Dare Stone: Does debunking need debunking?

In the July 2009 North Carolina Historical Review, David La Vere, professor of history at UNC Wilmington, argued for taking seriously the “Dare Stone” found near the Chowan River in 1937:

“Scholars have dismissed the stone as a forgery, but a closer look shows it might well be what it purports to be: a last message from Eleanor Dare and the Lost Colony…. It tells a credible story….”

Now Dram Tree Books in Wilmington has published Dr.

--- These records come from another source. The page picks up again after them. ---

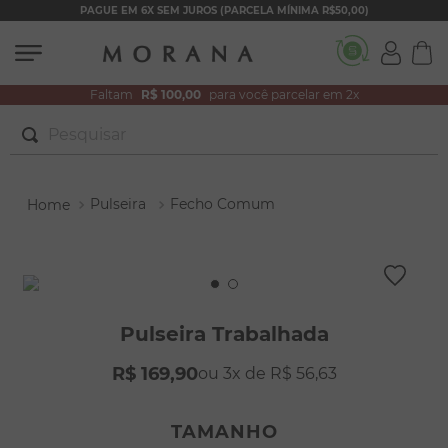
PAGUE EM 6X SEM JUROS (PARCELA MÍNIMA R$50,00)
Faltam
R$ 100,00
para você parcelar em 2x
Pesquisar
TERMOS MAIS BUSCADOS
Pulseira
Fecho Comum
1
º
brincos
2
º
colar duplo
3
º
pulseiras
4
º
colar coração
Pulseira Trabalhada
5
º
filhos
R$
169
,
90
3
R$
56
,
63
6
º
nossa senhora
7
º
argola
TAMANHO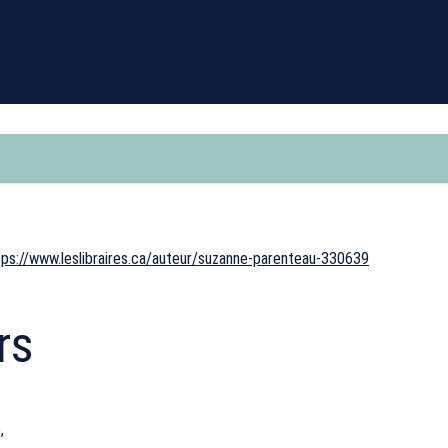
ttps://www.leslibraires.ca/auteur/suzanne-parenteau-330639
rs
,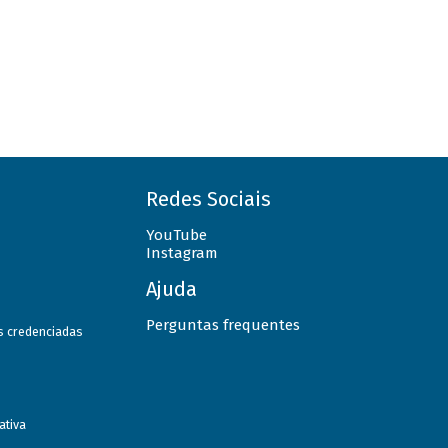
Redes Sociais
YouTube
Instagram
Ajuda
Perguntas frequentes
as credenciadas
ativa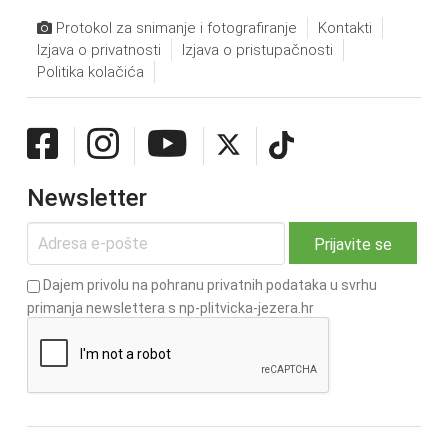
Protokol za snimanje i fotografiranje
Kontakti
Izjava o privatnosti
Izjava o pristupačnosti
Politika kolačića
Newsletter
Dajem privolu na pohranu privatnih podataka u svrhu
primanja newslettera s np-plitvicka-jezera.hr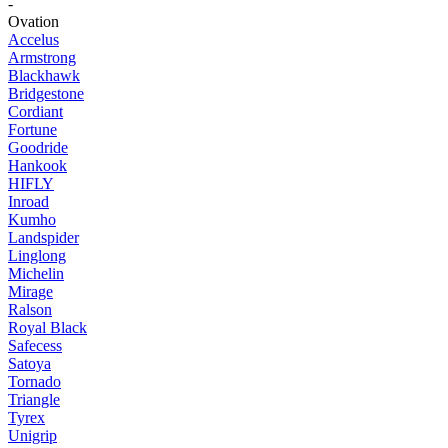
-
Ovation
Accelus
Armstrong
Blackhawk
Bridgestone
Cordiant
Fortune
Goodride
Hankook
HIFLY
Inroad
Kumho
Landspider
Linglong
Michelin
Mirage
Ralson
Royal Black
Safecess
Satoya
Tornado
Triangle
Tyrex
Unigrip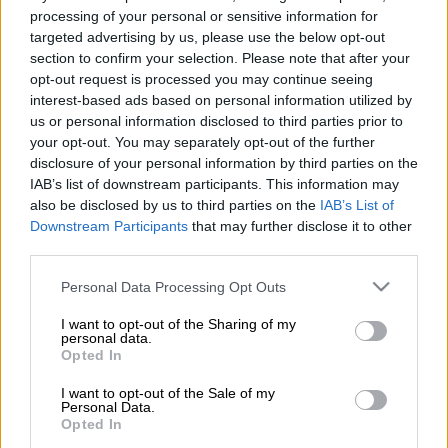
processing of your personal or sensitive information for
targeted advertising by us, please use the below opt-out
Η είδηση του θανάτου του
Ηλία Λογοθέτη
section to confirm your selection. Please note that after your
έχει σκορπίσει θλίψη στον καλλιτεχνικό
opt-out request is processed you may continue seeing
κόσμο. Ο
θάνατός
του έγινε γνωστός μέσα
interest-based ads based on personal information utilized by
από τα μηνύματα του γιου του και της
us or personal information disclosed to third parties prior to
your opt-out. You may separately opt-out of the further
συζύγου του στα social media.
disclosure of your personal information by third parties on the
IAB’s list of downstream participants. This information may
ΔΙΑΒΑΣΤΕ ΕΠΙΣΗΣ
also be disclosed by us to third parties on the
IAB’s List of
Downstream Participants
that may further disclose it to other
third parties.
Θέατρο
|
28.02.2024 18:44
Ηλίας Λογοθέτης: Ο αντάρτης του
Please note that this website/app uses one or more Google
Personal Data Processing Opt Outs
Θεάτρου Τέχνης - Tο φέρετρο, τα
services and may gather and store information including but
not limited to your visit or usage behaviour. You may click to
I want to opt-out of the Sharing of my
ξεστρατίσματα και το «Ετερος Εγώ»
personal data.
grant or deny consent to Google and its third-party tags to
Opted In
use your data for below specified purposes in below Google
Lifestyle
|
28.02.2024 20:00
consent section.
I want to opt-out of the Sale of my
Personal Data.
Ηλίας Λογοθέτης: Ραγίζει καρδιές το
Opted In
«αντίο» του Σπύρου Μπιμπίλα - «Η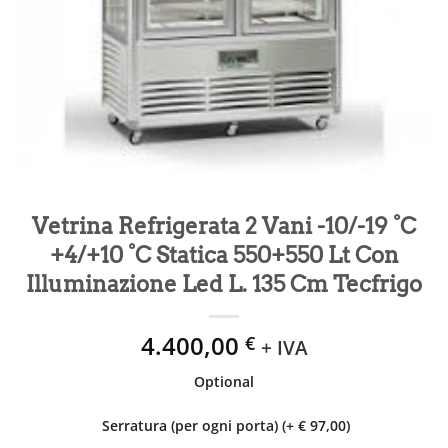
Vetrina Refrigerata 2 Vani -10/-19 °C
+4/+10 °C Statica 550+550 Lt Con
Illuminazione Led L. 135 Cm Tecfrigo
4.400,00
€
+ IVA
Optional
Serratura (per ogni porta) (+ € 97,00)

La Vere’s  “The Lost Rocks: The Dare Stones and the Unsolved Mystery of Sir Walter Raleigh’s Lost Colony.”

I asked him whether the stone might yield its secrets to modern forensic science.

“The Stone’s language has been examined many times,” he replied. “I had an Elizabethan scholar look over the language. He went in with the idea to discredit and came away amazed how it all fit Elizabethan English. He was particularly interested in the word ‘salvage’ (for savage) which was used in English (from the Italian word for forest) during only a few years…. The Lost Colony fit in with that period.
“I don’t know when the physical aspect of the stone was examined last. In the 1980s it was looked over, but they found they could not come to any new evidence on it. It still looks like a chisel did it. The problem was that it was ‘corrupted’  from the time it was found — gone over with a wire brush, pencils and nail. New techniques would entail destroying parts of the stone, and Brenau [University, where it resides] doesn’t seem willing to do that.

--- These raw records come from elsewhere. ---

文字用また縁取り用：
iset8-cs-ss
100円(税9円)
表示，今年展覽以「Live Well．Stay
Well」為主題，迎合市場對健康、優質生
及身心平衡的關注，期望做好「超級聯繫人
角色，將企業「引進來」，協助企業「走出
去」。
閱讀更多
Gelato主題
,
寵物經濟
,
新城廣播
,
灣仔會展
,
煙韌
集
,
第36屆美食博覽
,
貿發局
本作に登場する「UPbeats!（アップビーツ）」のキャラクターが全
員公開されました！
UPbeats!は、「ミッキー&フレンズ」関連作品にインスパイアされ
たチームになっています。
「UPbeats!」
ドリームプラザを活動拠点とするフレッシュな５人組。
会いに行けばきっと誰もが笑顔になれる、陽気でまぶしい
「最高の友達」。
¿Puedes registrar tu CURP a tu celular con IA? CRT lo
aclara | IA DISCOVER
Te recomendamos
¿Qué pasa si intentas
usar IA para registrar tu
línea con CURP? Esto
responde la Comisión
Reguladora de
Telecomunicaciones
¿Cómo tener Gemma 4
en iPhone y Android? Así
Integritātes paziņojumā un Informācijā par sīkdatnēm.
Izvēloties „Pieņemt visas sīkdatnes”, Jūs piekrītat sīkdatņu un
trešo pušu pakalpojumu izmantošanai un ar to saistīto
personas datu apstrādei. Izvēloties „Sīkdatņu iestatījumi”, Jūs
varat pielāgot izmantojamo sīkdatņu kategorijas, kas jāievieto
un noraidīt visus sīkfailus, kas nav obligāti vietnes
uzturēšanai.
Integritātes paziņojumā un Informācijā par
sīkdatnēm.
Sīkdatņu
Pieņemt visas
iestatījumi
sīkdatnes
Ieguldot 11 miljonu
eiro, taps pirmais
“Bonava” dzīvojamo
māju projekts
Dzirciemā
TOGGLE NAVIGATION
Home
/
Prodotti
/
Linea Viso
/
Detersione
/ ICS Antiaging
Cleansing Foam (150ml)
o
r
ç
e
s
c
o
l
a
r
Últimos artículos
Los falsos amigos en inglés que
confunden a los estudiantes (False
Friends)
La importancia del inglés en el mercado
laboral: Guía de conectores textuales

“So it could be real, or it could be a good fake.”

Paging Sam Spade….

3 thoughts on “Dare Stone: Does debunking need debunking?”

  1. Teaching history, I am appalled by the smug lack of openness among academics on facing new evidence. The original debunking of the Dare Stones was accomplished by a non-academic magazine, Saturday Evening Post, based on supposed questionable motivations of the many donors. Do you think that the entire pursuit of Eleanor Dare’s heroic and tragic exodus should be waylaid without detailing the provenance of each stone individually. Some of the 48 stones may be fake, but prove it case by case…if you can.

  2. Having recently read, “The Lost Rocks” and the entire Saturday Evening Post article by Mr. Sparkes I am left with the feeling that the original Dare stone found by Mr. Hammond may indeed be genuine and should be viewed as an entirely separate entity. It is much different than the subsequent stones found after the reward was offered. It seems rather obvious that the hoaxers simply keyed off of the original stone with their chiseled “language”. I believe that in later years, Mr. Sparkes himself was intrigued with the first stone and had his doubts that it alone was a forgery as were the rest. I also am of the opinion that the first stone should be in a museum display. Just one man’s thoughts.